Bug 1219376

Summary: texlive-latex: LaTeX extremely slow for many small files (fixed in upstream latex2e)
Product: [openSUSE] openSUSE Tumbleweed Reporter: Tobias Burnus <burnus>
Component: OtherAssignee: E-mail List <screening-team-bugs>
Status: RESOLVED UPSTREAM QA Contact: E-mail List <qa-bugs>
Severity: Normal    
Priority: P5 - None CC: burnus, werner
Version: Current   
Target Milestone: ---   
Hardware: Other   
OS: Other   
Whiteboard:
Found By: --- Services Priority:
Business Priority: Blocker: ---
Marketing QA Status: --- IT Deployment: ---
Attachments: boo1219376.patch

Description Tobias Burnus 2024-01-31 07:39:12 UTC
LaTeX is extremely slow if many small files are processed – the problem seems to be that it keeps searching up files without caching them.

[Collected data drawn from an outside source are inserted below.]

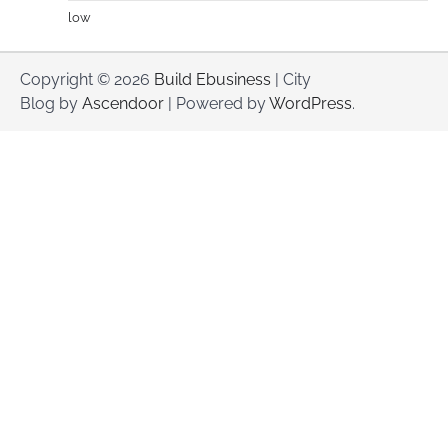
low
Copyright © 2026
Build Ebusiness
| City
Blog by
Ascendoor
| Powered by
WordPress
.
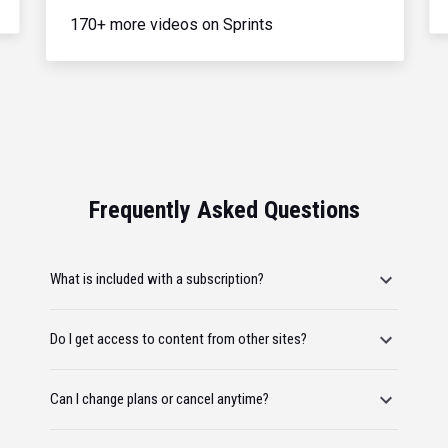
170+ more videos on Sprints
Frequently Asked Questions
What is included with a subscription?
Do I get access to content from other sites?
Can I change plans or cancel anytime?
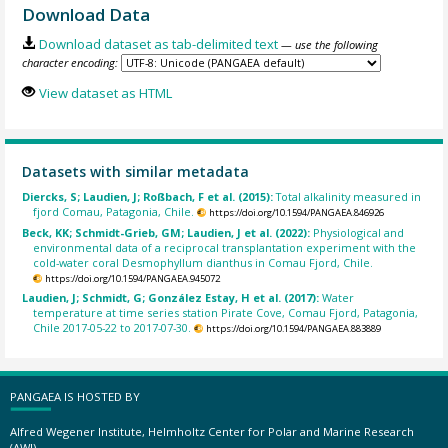
Download Data
Download dataset as tab-delimited text
— use the following
character encoding:
View dataset as HTML
Datasets with similar metadata
Diercks, S; Laudien, J; Roßbach, F et al. (2015):
Total alkalinity measured in
fjord Comau, Patagonia, Chile.
https://doi.org/10.1594/PANGAEA.846926
Beck, KK; Schmidt-Grieb, GM; Laudien, J et al. (2022):
Physiological and
environmental data of a reciprocal transplantation experiment with the
cold-water coral Desmophyllum dianthus in Comau Fjord, Chile.
https://doi.org/10.1594/PANGAEA.945072
Laudien, J; Schmidt, G; González Estay, H et al. (2017):
Water
temperature at time series station Pirate Cove, Comau Fjord, Patagonia,
Chile 2017-05-22 to 2017-07-30.
https://doi.org/10.1594/PANGAEA.883889
PANGAEA IS HOSTED BY
Alfred Wegener Institute, Helmholtz Center for Polar and Marine Research
(AWI)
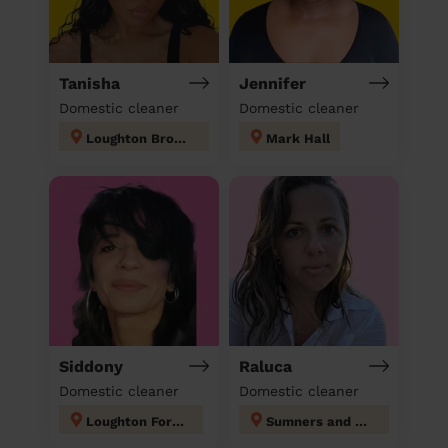
Tanisha
Jennifer
Domestic cleaner
Domestic cleaner
Loughton Broadway
Mark Hall
Siddony
Raluca
Domestic cleaner
Domestic cleaner
Loughton Forest
Sumners and Kingsmoor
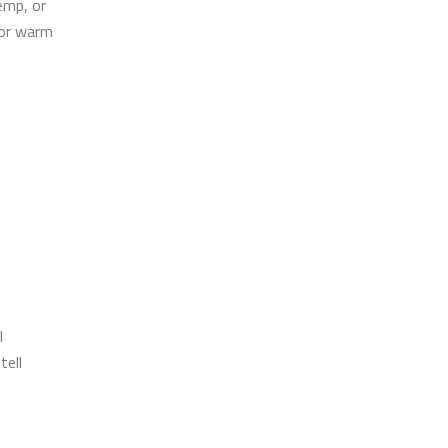
emp, or
for warm
l
tell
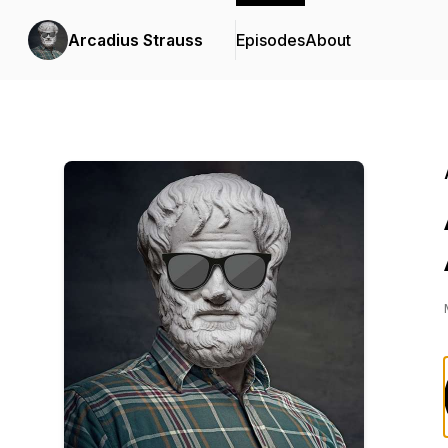
Arcadius Strauss
Episodes
About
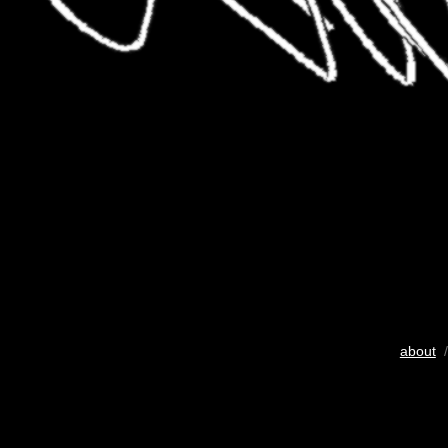
about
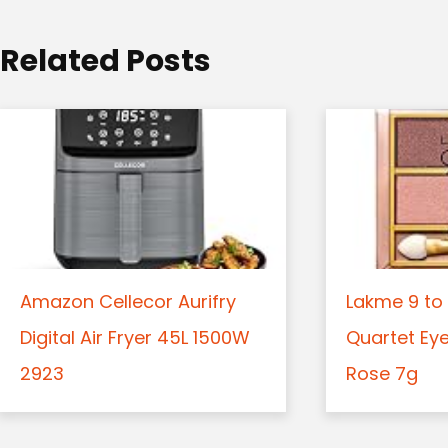
o
Related Posts
n
Amazon Cellecor Aurifry
Lakme 9 to 
Digital Air Fryer 45L 1500W
Quartet Ey
2923
Rose 7g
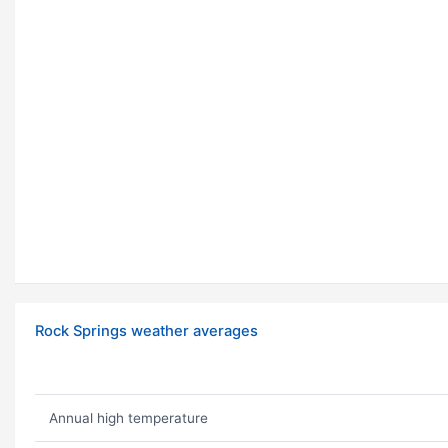
Rock Springs weather averages
Annual high temperature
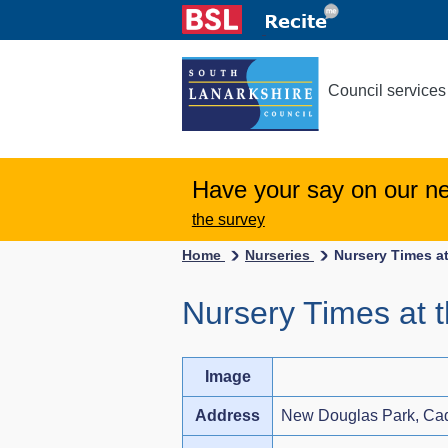
Council services
Have your say on our n
the survey
Home
Nurseries
Nursery Times at
Nursery Times at 
Image
Address
New Douglas Park, C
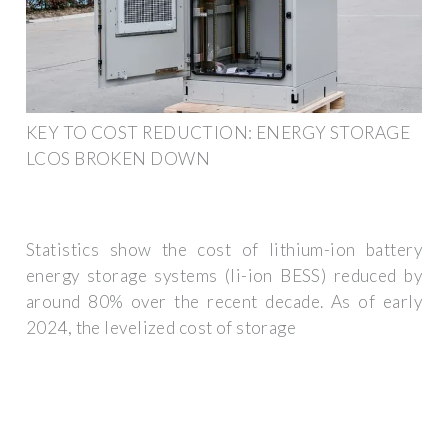
KEY TO COST REDUCTION: ENERGY STORAGE
LCOS BROKEN DOWN
Statistics show the cost of lithium-ion battery
energy storage systems (li-ion BESS) reduced by
around 80% over the recent decade. As of early
2024, the levelized cost of storage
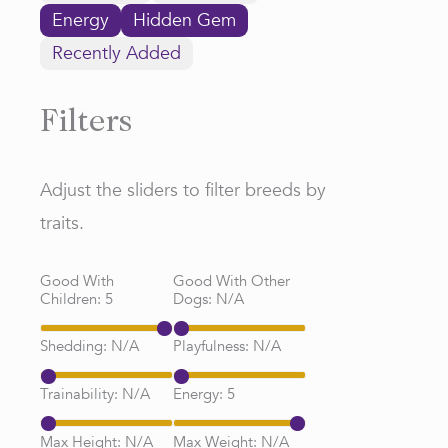
Energy
Hidden Gem
Recently Added
Filters
Adjust the sliders to filter breeds by
traits.
Good With
Good With Other
Children:
5
Dogs:
N/A
Shedding:
N/A
Playfulness:
N/A
Trainability:
N/A
Energy:
5
Max Height:
N/A
Max Weight:
N/A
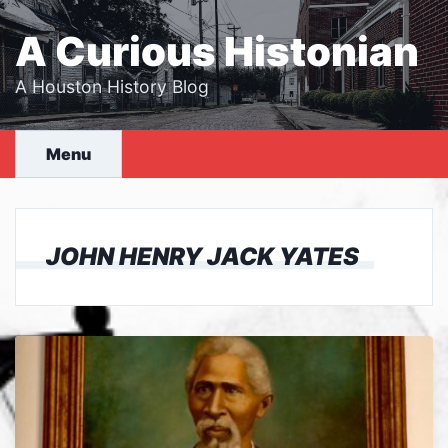
Skip
to
A Curious Histonian
content
A Houston History Blog
Menu
JOHN HENRY JACK YATES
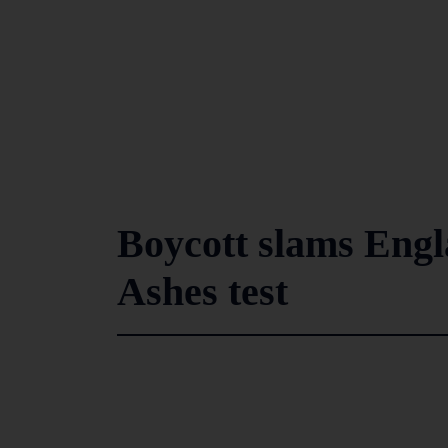
Boycott slams Engla
Ashes test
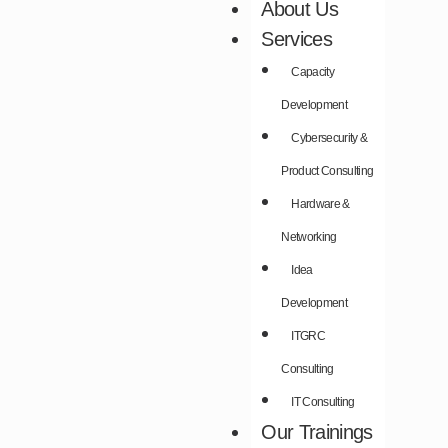
About Us
Services
Capacity
Development​
Cybersecurity &
Product Consulting​
Hardware &
Networking​
Idea
Development​
ITGRC
Consulting
IT Consulting
Our Trainings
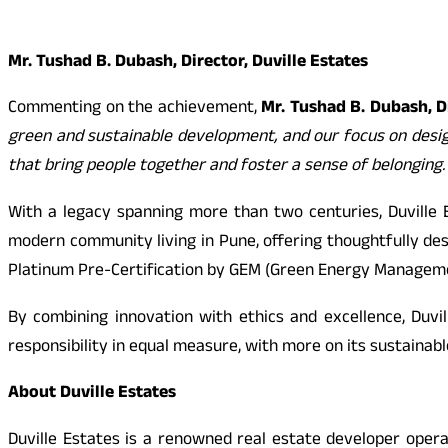
Mr. Tushad B. Dubash, Director, Duville Estates
Commenting on the achievement,
Mr. Tushad B. Dubash, Di
green and sustainable development, and our focus on design
that bring people together and foster a sense of belonging.
With a legacy spanning more than two centuries, Duville 
modern community living in Pune, offering thoughtfully des
Platinum Pre-Certification by GEM (Green Energy Management)
By combining innovation with ethics and excellence, Duvi
responsibility in equal measure, with more on its sustainabl
About Duville Estates
Duville Estates is a renowned real estate developer oper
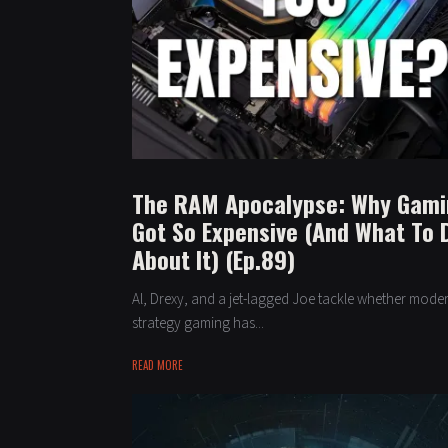
The RAM Apocalypse: Why Gam
Got So Expensive (And What To 
About It) (Ep.89)
Al, Drexy, and a jet-lagged Joe tackle whether mode
strategy gaming has...
READ MORE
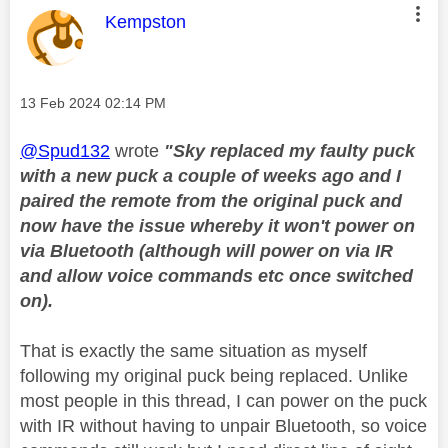
This message was authored by:
Kempston
Message posted on
‎13 Feb 2024
02:14 PM
@Spud132
wrote
"
Sky replaced my faulty puck
with a new puck a couple of weeks ago and I
paired the remote from the original puck and
now have the issue whereby it won't power on
via Bluetooth (although will power on via IR
and allow voice commands etc once switched
on).
That is exactly the same situation as myself
following my original puck being replaced. Unlike
most people in this thread, I can power on the puck
with IR without having to unpair Bluetooth, so voice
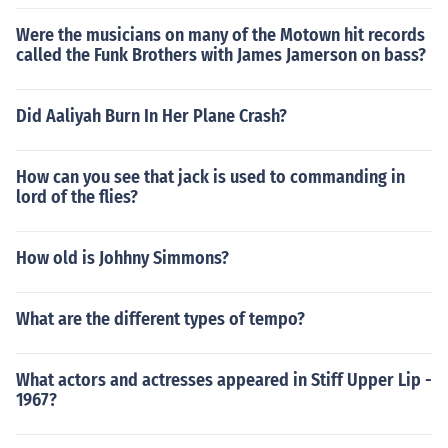
Were the musicians on many of the Motown hit records
called the Funk Brothers with James Jamerson on bass?
Did Aaliyah Burn In Her Plane Crash?
How can you see that jack is used to commanding in
lord of the flies?
How old is Johhny Simmons?
What are the different types of tempo?
What actors and actresses appeared in Stiff Upper Lip -
1967?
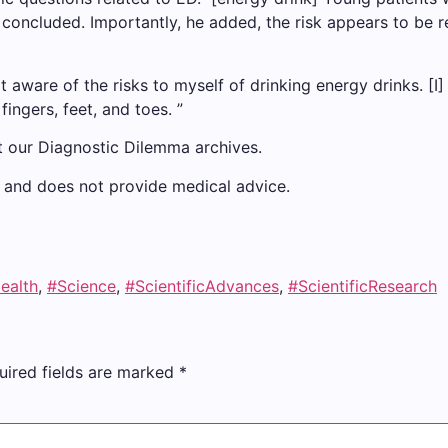
 concluded. Importantly, he added, the risk appears to be re
 not aware of the risks to myself of drinking energy drinks. 
fingers, feet, and toes. ”
t our Diagnostic Dilemma archives.
ly and does not provide medical advice.
ealth
,
#Science
,
#ScientificAdvances
,
#ScientificResearch
uired fields are marked
*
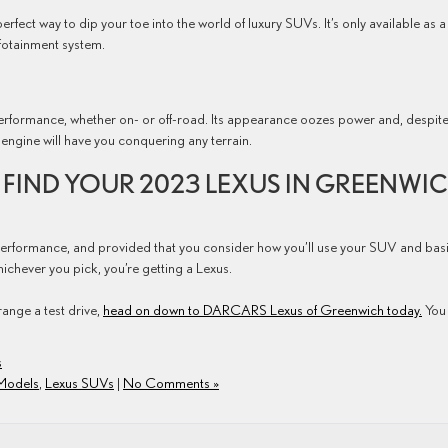
perfect way to dip your toe into the world of luxury SUVs. It’s only available as a
nfotainment system.
rformance, whether on- or off-road. Its appearance oozes power and, despite 
engine will have you conquering any terrain.
FIND YOUR 2023 LEXUS IN GREENWIC
 performance, and provided that you consider how you’ll use your SUV and bas
whichever you pick, you’re getting a Lexus.
range a test drive,
head on down to DARCARS Lexus of Greenwich today.
You
s
Models
,
Lexus SUVs
|
No Comments »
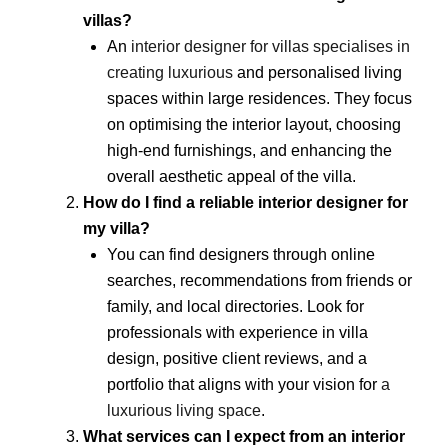
villas?
An
interior designer for villas specialises in
creating luxurious
and personalised living
spaces within large residences. They focus
on optimising the interior layout, choosing
high-end furnishings, and enhancing the
overall aesthetic appeal of the villa.
How do I find a reliable interior designer for
my villa?
You can find designers through online
searches, recommendations from friends or
family, and local directories. Look for
professionals with experience in villa
design, positive client reviews, and a
portfolio that aligns with your vision for
a
luxurious living space
.
What services can I expect from an interior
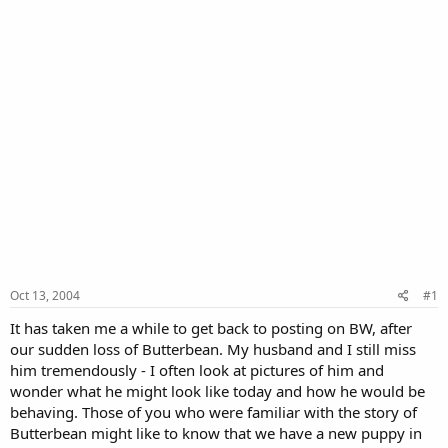
Oct 13, 2004
#1
It has taken me a while to get back to posting on BW, after
our sudden loss of Butterbean. My husband and I still miss
him tremendously - I often look at pictures of him and
wonder what he might look like today and how he would be
behaving. Those of you who were familiar with the story of
Butterbean might like to know that we have a new puppy in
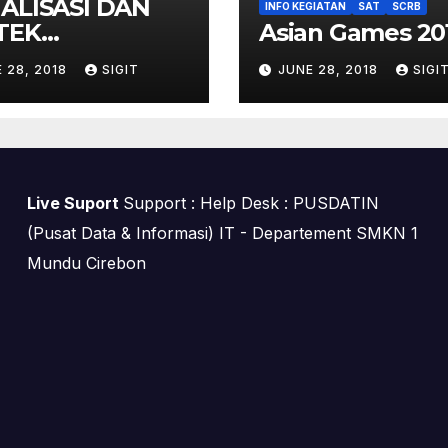
IALISASI DAN
INFO KEGIATAN
SAT
SCRB
TEK
Asian Games 20
EKONFERENSI
 28, 2018
SIGIT
JUNE 28, 2018
SIGI
Live Suport
Support : Help Desk : PUSDATIN
(Pusat Data & Informasi) IT - Departement SMKN 1
Mundu Cirebon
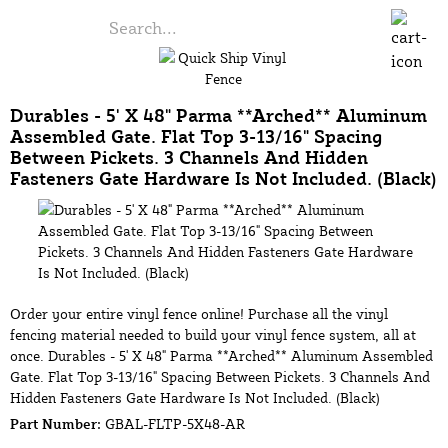
Durables - 5' X 48" Parma **Arched** Aluminum
Assembled Gate. Flat Top 3-13/16" Spacing
Between Pickets. 3 Channels And Hidden
Fasteners Gate Hardware Is Not Included. (Black)
Order your entire vinyl fence online! Purchase all the vinyl
fencing material needed to build your vinyl fence system, all at
once. Durables - 5' X 48" Parma **Arched** Aluminum Assembled
Gate. Flat Top 3-13/16" Spacing Between Pickets. 3 Channels And
Hidden Fasteners Gate Hardware Is Not Included. (Black)
Part Number:
GBAL-FLTP-5X48-AR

I think the fix is the following (merged):
https://github.com/latex3/latex2e/pull/1063

Please consider applying. For the news file, included in the commit:

----------------------------------------------
\section{Code improvements}

\subsection{Performance in checking file existence}

The additon of hooks, etc., to file operations had a side-effect in that
multiple checks were made that the file existed. In larger documents using
lots of files, these filesystem operations caused non-trivial performance
impact. We now cache the existence of files, such that these repeated filesystem
calls are avoided.
----------------------------------------------
Comment 1 Dr. Werner Fink 2024-01-31 07:54:34 UTC
From https://github.com/latex3/latex2e/pull/1063

*-----------------*
READ ME FIRST: Please understand that in most cases we will not be able to merge a pull request because there are a lot of internal activities needed when updating the LaTeX2e sources. If you have a code suggestion please discuss it with the team first.
*-----------------*

Next is that dtx files requires some more work to get a patch for the source code ... I'll investigate that further
Comment 2 Dr. Werner Fink 2024-01-31 08:06:42 UTC
I really prefer a patch against tex/latex/base/latex.ltx ... otherwise we have to wait for TeXLive 2024
Comment 3 Dr. Werner Fink 2024-01-31 08:50:15 UTC
Created attachment 872340 [details]
boo1219376.patch

Please test this
Comment 4 Dr. Werner Fink 2024-01-31 09:23:57 UTC
Remember to run e.g.

  fmtutil --all

as otherwise the patched latex.dtx and latexrelease.sty are not included
Comment 5 Tobias Burnus 2024-01-31 12:11:39 UTC
Thanks for the patch!

BTW: It seems as if https://github.com/latex3/latex2e/pull/1082/files is needed as follow is needed (linked at the original pull request - as is the associated bug report).

* * *

Unfortunately, it did not help as much as hoped for – building the OpenMP specification still takes 16min - which give or take a few seconds - was the time I measure also without the patch.(*) Bummer!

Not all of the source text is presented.